• [Exercise]:
Once you have checked each line below for the word "gezairi", give the number of lines that have it and nothing further.

• [Source material]:

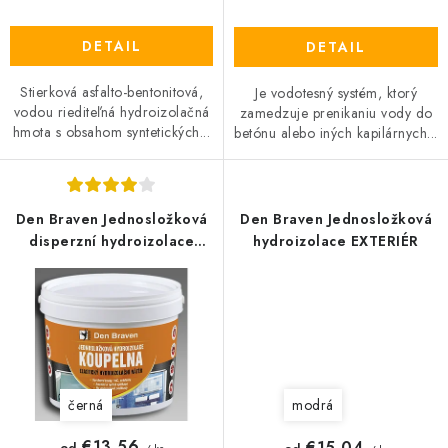
DETAIL
DETAIL
Stierková asfalto-bentonitová,
Je vodotesný systém, ktorý
vodou riediteľná hydroizolačná
zamedzuje prenikaniu vody do
hmota s obsahom syntetických...
betónu alebo iných kapilárnych...
Den Braven Jednosložková
Den Braven Jednosložková
disperzní hydroizolace
hydroizolace EXTERIÉR
Koupelna
černá
modrá
€13,56
€15,04
od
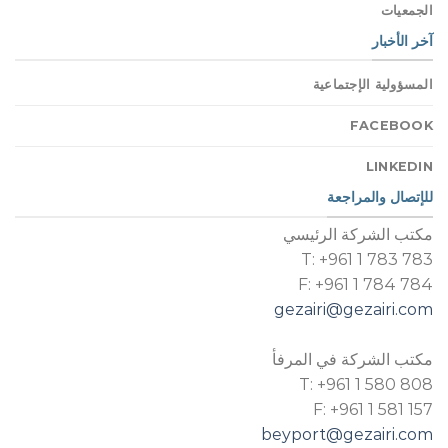
الجمعيات
آخر الأخبار
المسؤولية الإجتماعية
FACEBOOK
LINKEDIN
للإتصال والمراجعة
مكتب الشركة الرئيسي
T: +961 1 783 783
F: +961 1 784 784
gezairi@gezairi.com
مكتب الشركة في المرفأ
T: +961 1 580 808
F: +961 1 581 157
beyport@gezairi.com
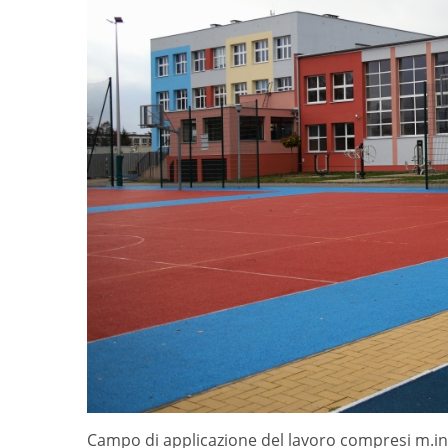
Campo di applicazione del lavoro compresi m.in 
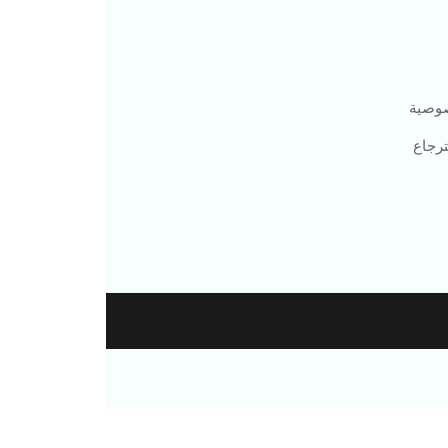
وصية
رجاع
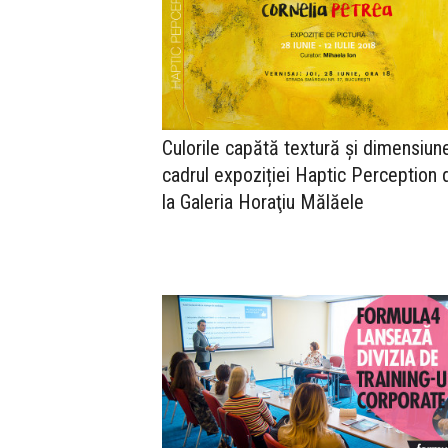
Culorile capătă textură și dimensiune
cadrul expoziției Haptic Perception 
la Galeria Horaţiu Mălăele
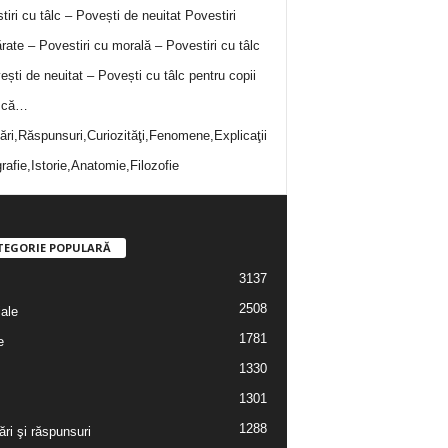
tiri cu tâlc – Povești de neuitat
Povestiri
rate – Povestiri cu morală – Povestiri cu tâlc
ești de neuitat – Povești cu tâlc pentru copii
i că…
bări,Răspunsuri,Curiozităţi,Fenomene,Explicaţii
rafie,Istorie,Anatomie,Filozofie
TEGORIE POPULARĂ
3137
2508
iale
1781
e
1330
1301
1288
ări şi răspunsuri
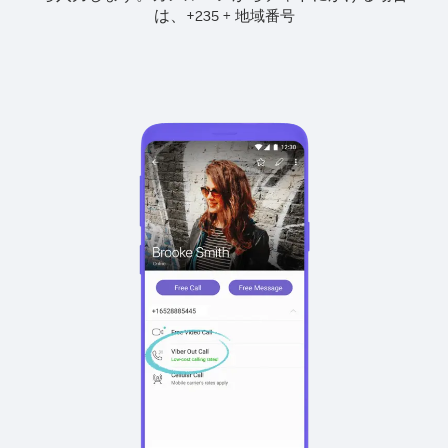
は、
+
+
235
地域番号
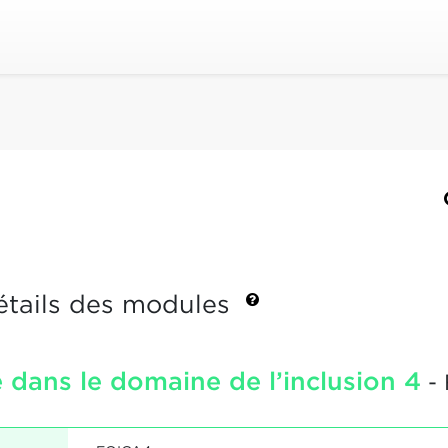
étails des modules
 dans le domaine de l’inclusion 4
- 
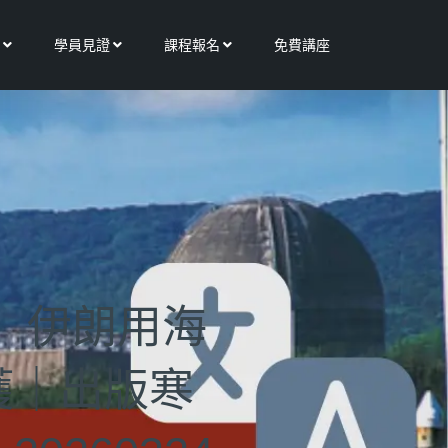
Open 更多服務
Open 學員見證
Open 課程報名
學員見證
課程報名
免費講座
 伊朗用海
獲｜出版寒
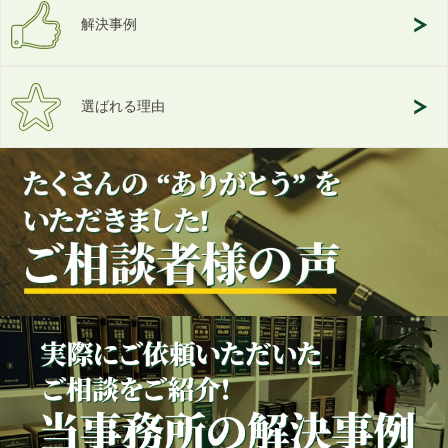
解決事例
選ばれる理由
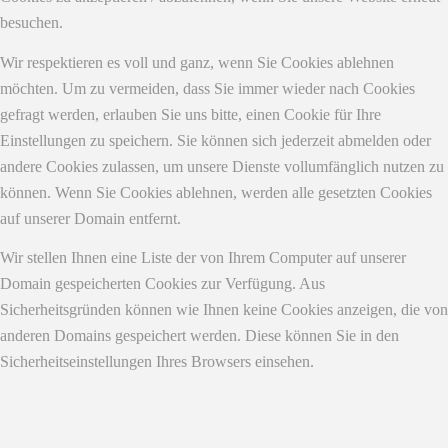
besuchen.
Wir respektieren es voll und ganz, wenn Sie Cookies ablehnen
möchten. Um zu vermeiden, dass Sie immer wieder nach Cookies
gefragt werden, erlauben Sie uns bitte, einen Cookie für Ihre
Einstellungen zu speichern. Sie können sich jederzeit abmelden oder
andere Cookies zulassen, um unsere Dienste vollumfänglich nutzen zu
können. Wenn Sie Cookies ablehnen, werden alle gesetzten Cookies
auf unserer Domain entfernt.
Wir stellen Ihnen eine Liste der von Ihrem Computer auf unserer
Domain gespeicherten Cookies zur Verfügung. Aus
Sicherheitsgründen können wie Ihnen keine Cookies anzeigen, die von
anderen Domains gespeichert werden. Diese können Sie in den
Sicherheitseinstellungen Ihres Browsers einsehen.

• [The completed task]:
2